In 1986 he was again asked to prove he could recreate the paintings’ distinctive style – this time in front of a jury. Keane had sued him (and USA Today) in a Honolulu court for defamation after he continued to claim credit. The judge ordered both Keane and her ex-husband to draw a wide-eyed child, though the latter declined, citing a shoulder injury. She completed a painting for the court in less than an hour.

The jury was persuaded, and Keane was awarded $4 million, although that sum was later reversed. She never received any compensation. “I didn’t care about the money,” she later said, according to Citizen Keane, a book about the scandal. “I just wanted to state that I took the pictures.”

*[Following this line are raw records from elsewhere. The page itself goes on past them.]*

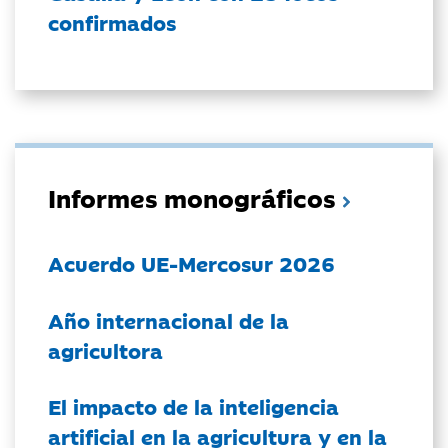
confirmados
Informes monográficos
Acuerdo UE-Mercosur 2026
Año internacional de la
agricultora
El impacto de la inteligencia
artificial en la agricultura y en la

Keane’s work sparked renewed interest with the release of Burton’s Big Eyes in 2014, in which the artist was played by Amy Adams. On Wednesday, the film’s co-writer Larry Karaszewski paid tribute to Keane on Twitter, saying he was “grateful” “for spending so much time getting to know her beautiful mind.”

keane "Keiki Lisa" (1986).

Keane’s “Keiki Lisa” (1986). Recognition: © Keane Eyes Gallery, San Francisco, CA

“It took a decade for ‘Big Eyes’ to hit the big screen,” he wrote, adding, “She wanted the world to know the truth about her life and art.”

According to her gallery, Keane painted almost every day well into her nineties. She is survived by a daughter and five stepchildren (from separate marriages) and eight step-grandchildren, according to a statement the gallery posted to Instagram on Wednesday.

“We will miss her love, creative genius (sic) and passion to continue creating new work until her death,” the statement said.

Pictured above: Margaret Keane at the New York premiere of Big Eyes in 2014.